C'est en privé, tout ça.
Dans le hall d'entrée.
Où passe, en sortant, le directeur général de Suez Environnement : « J'ai fait mon numéro habituel », lance Jean-Louis Chaussade à ses proches.
Car, en public, à la tribune, le « numéro habituel » se poursuit, et l’on applaudit les maîtres de ce monde…

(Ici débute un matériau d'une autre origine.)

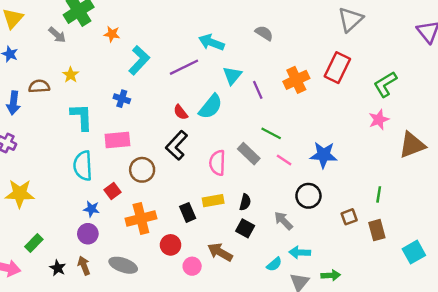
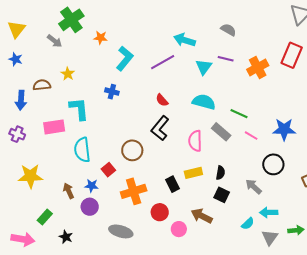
purple line: (258, 90) -> (226, 59), moved, turned -49
cyan semicircle: (211, 107) -> (204, 102), moved, turned -110
pink rectangle: (117, 140) -> (54, 127), moved
brown arrow: (84, 266) -> (69, 191), moved

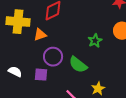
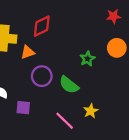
purple square: (41, 75) -> (23, 108), moved

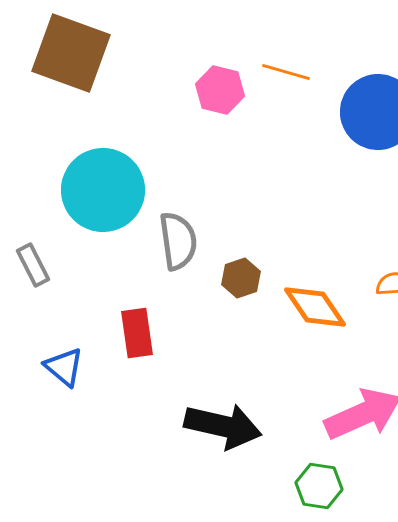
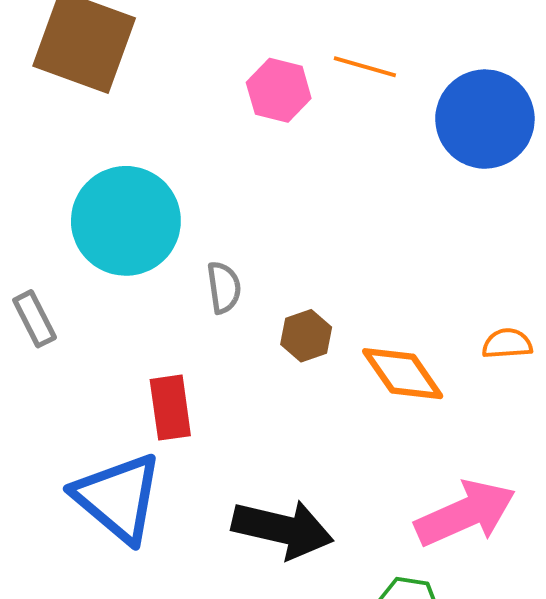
gray semicircle: (178, 241) -> (224, 287), size x0.7
blue triangle: (64, 367) -> (118, 498), moved, size x1.8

« Un atout concurrentiel pour le business » :
Bas les masques


« On vous demandera de poser des questions très brèves… »
Fakir lève le bras.
Grâce à sa barbe rasée, à sa tunique repassée, à ses chaussures cirés, il est choisi dans la maigre assemblée :
« Ma question s'adresse à Monsieur Haas, directeur de British Petroleum France. J'ai vu que vous participiez à ce forum sur le développement durable, alors je suis allé voir sur Internet. J'ai vu que aux Etats-Unis, on avait délivré à BP une autorisation de rejeter un kilo de mercure dans les lacs du Grand Nord, ce qui est 25 fois supérieur aux normes fédérales américaines. J'ai vu qu'il y avait par ailleurs en Alaska plus d'un million de litres de pétroles qui s'étaient répandus suite à des problèmes de corrosion des oléoducs. Une enquête du Congrès américain démontrait que c'était par souci d'économies que British Petroleum s'était abstenu, pendant longtemps, de renouveler ses oléoducs, et le rapport concluait que ça fonctionnait puisqu'en dix ans British Petroleum avait fait 114 milliards de $ de bénéfices. Donc, ma question c'est : comment on concilie maximisation du profit et développement durable ? »
Un silence, évidemment.
Et puis sa réponse :
« On peut concilier tout ça, on peut concilier faire du profit et faire du développement durable. Parce que si on entend ce que vous dites, on essaie de faire des économies en Alaska et du coup on a eu des fuites, on essaie de rejeter plus de mercure que la loi ne nous y autorise dans un lac, et en fait, qu'est-ce que vous fichez sur ce forum qui est un forum de développement durable ? »
J'acquiesce.
Ça résume assez bien mon point de vue.
« Honnêtement, humainement, en tant que directeur de ma société, je ne sens pas d'incompatibilité entre le fait d'avoir fait ce que vous dites et d'être ici aujourd'hui. Mais c'est une vraie question. De même qu'on s'est posés la question quand il y avait l'apartheid en Afrique du Sud de rester ou de partir, et on a choisi de rester à un moment où toutes les autres compagnies partaient. Parce qu'on s'est dit, mieux vaut rester à l'intérieur pour faire changer le système. » C'est connu, s'ils sont restés en Afrique du Sud, c'est juste « pour faire changer le système ». Et avec bien plus d'efficacité que Nelson Mandela, qui n’avait pas de pétrole : seulement des idées.
« Eh bien, c'est un petit peu la même chose ici : on veut faire changer le système de l’intérieur. C'est une non-réponse à une bonne question… »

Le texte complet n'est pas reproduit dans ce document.